- [Work item]: Isolate every line in the records below with "http" in it.
####################
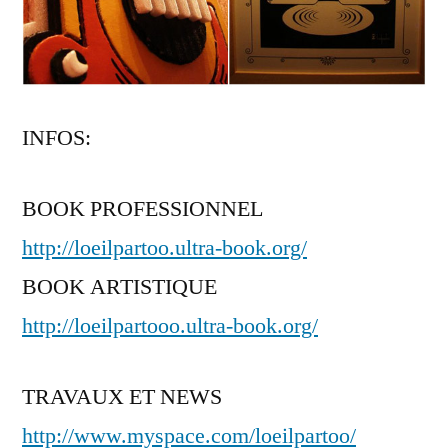
INFOS:
BOOK PROFESSIONNEL
http://loeilpartoo.ultra-book.org/
BOOK ARTISTIQUE
http://loeilpartooo.ultra-book.org/
TRAVAUX ET NEWS
http://www.myspace.com/loeilpartoo/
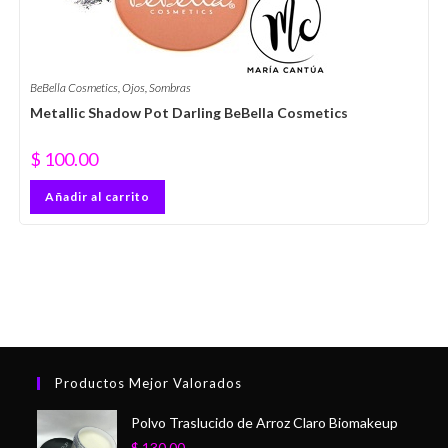
BeBella Cosmetics
,
Ojos
,
Sombras
Metallic Shadow Pot Darling BeBella Cosmetics
$
100.00
Añadir al carrito
Productos Mejor Valorados
Polvo Traslucido de Arroz Claro Biomakeup
$
130.00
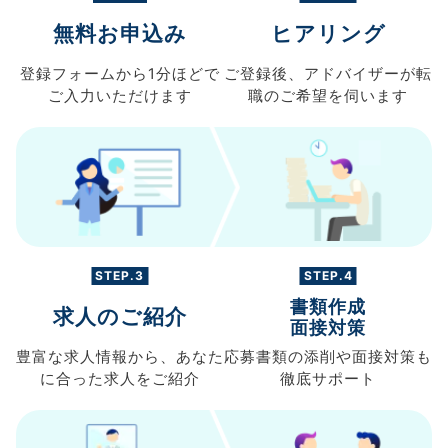
無料お申込み
ヒアリング
登録フォームから
1分ほどで
ご登録後、
アドバイザーが転
ご入力
いただけます
職の
ご希望を伺います
STEP.3
STEP.4
書類作成
求人のご紹介
面接対策
豊富な求人情報から、
あなた
応募書類の
添削や面接対策も
に合った求人を
ご紹介
徹底サポート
####################
- [Expected answer]:
http://loeilpartoo.ultra-book.org/
http://loeilpartooo.ultra-book.org/
http://www.myspace.com/loeilpartoo/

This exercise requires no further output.